Needham had blown up photographs of Anderson: from the trial; from his shop; even the mugshots taken when he was arrested. And there were other photographs too: the victims, pinned to every available surface, in a disturbing parody of the whiteboard in the CID room. On top of them were Post-it notes and larger sheets of paper, stuck up with yellowing sellotape and with cryptic messages scrawled on them. ‘How does he choose them?’ ‘Why under a bridge?’ ‘Where’s the book?’ and at least twenty that simply said ‘Why?’
‘How long’s he been doing this?’ Ritchie asked. McLean rummaged around the desk, picking up a notebook at random. Needham’s handwriting was hard to decipher but the front page was dated over two years earlier.
‘A long time.’ He put the book down, picked up what looked like a letter. The familiar logo of Carstairs Weddell, Solicitors and Notaries Public, caught his eye.
‘What you got there, sir?’ Ritchie craned her neck to see, so close he caught the faintest whiff of her perfume.
‘It’s a letter detailing the inheritance tax due on Needy’s dad’s estate. This house, basically.
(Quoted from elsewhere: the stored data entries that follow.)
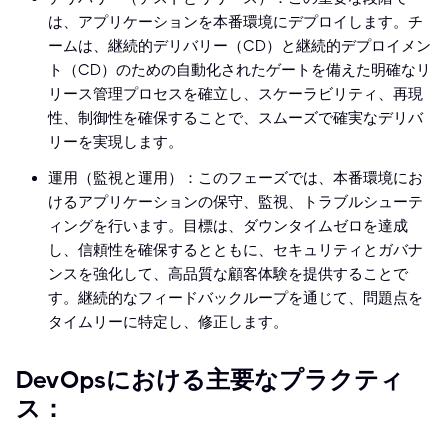
は、アプリケーションを本番環境にデプロイします。チ
ームは、継続的デリバリー（CD）と継続的デプロイメン
ト（CD）のための自動化されたゲートを備えた明確なリ
リース管理プロセスを確立し、スケーラビリティ、再現
性、制御性を確保することで、スムーズで確実なデリバ
リーを実現します。
運用（監視と運用）：このフェーズでは、本番環境にお
けるアプリケーションの保守、監視、トラブルシューテ
ィングを行います。目標は、ダウンタイムゼロを達成
し、信頼性を確保するとともに、セキュリティとガバナ
ンスを強化して、高品質な顧客体験を提供することで
す。継続的なフィードバックループを通じて、問題点を
タイムリーに特定し、修正します。
DevOpsにおける主要なプラクティ
ス：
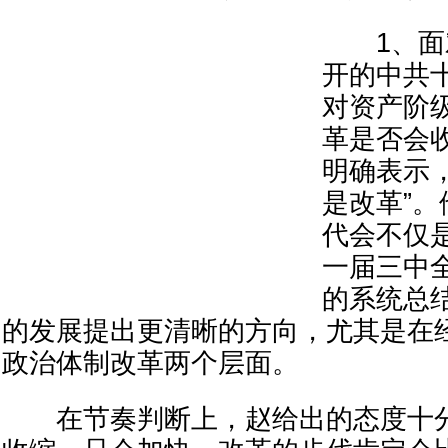
1、面对
开的中共
对资产阶
革是否会
明确表示
是改革”
代会不仅
一届三中
的系统总
的发展提出更清晰的方向，尤其是在
政治体制改革两个层面。
在节奏判断上，赵给出的态度十分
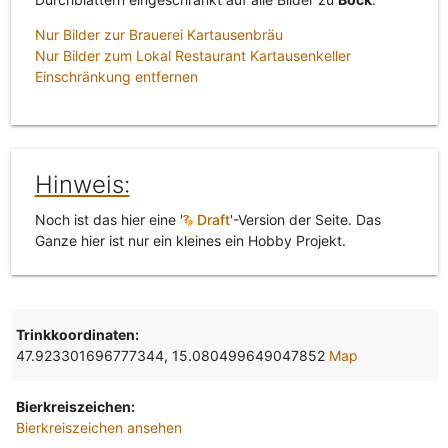
Nur Bilder zur Brauerei Kartausenbräu
Nur Bilder zum Lokal Restaurant Kartausenkeller
Einschränkung entfernen
Hinweis:
Noch ist das hier eine '
Draft
'-Version der Seite. Das
Ganze hier ist nur ein kleines ein Hobby Projekt.
Trinkkoordinaten:
47.923301696777344, 15.080499649047852
Map
Bierkreiszeichen:
Bierkreiszeichen ansehen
Seems he owes the Chancellor the thick end of a million quid.’
Ritchie let out an explosive breath. ‘Well, that’d tip me over the edge.’
‘Oh, I think that just sped his fall.’ McLean dropped the letter back onto the desk, looked around the room once more. ‘Needy went over a long time ago. We just never noticed.’
61
Back downstairs, McLean poked around the large hallway, trying to remember the old house from when he’d last visited it over ten years ago. He was fairly sure they’d covered all the rooms, but a place this big and this old had to have a basement. None of the doors so far had opened up onto stairs, and in the semi-darkness of the shuttered hall, it was almost impossible to make out any detail.
‘Have you got a torch, sergeant?’
A short interval, then a narrow beam of light in answer. Ritchie handed it over, and he played the torch over the area under the stairs, boxed in with more of the heavy panelling. Then he saw the turned wooden door handle and well-hidden keyhole. The door opened onto darkness, but as he peered carefully into the space, he could make out a faint glow at the bottom of a short flight of stone stairs. There was light down there somewhere.
‘Do you think we should wait for back-up, sir?’ Ritchie asked.
‘Probably.’ He set off down the stairs. They brought him to a vaulted corridor about six feet wide that appeared to run the length of the house. He killed the torch, and by the time his eyes had adjusted to the glow coming from one end, Ritchie had joined him. She was about to say something, but he lifted a finger to his lips. Straining his ears, he tried to make out any noise at all but there was nothing.
They crept along the corridor past a number of closed doors until they finally came to the end and the source of the light. More steps dropped further down, and at the bottom, a wide wooden door stood partly ajar. The light beyond it flickered, reflecting off a polished flagstone floor.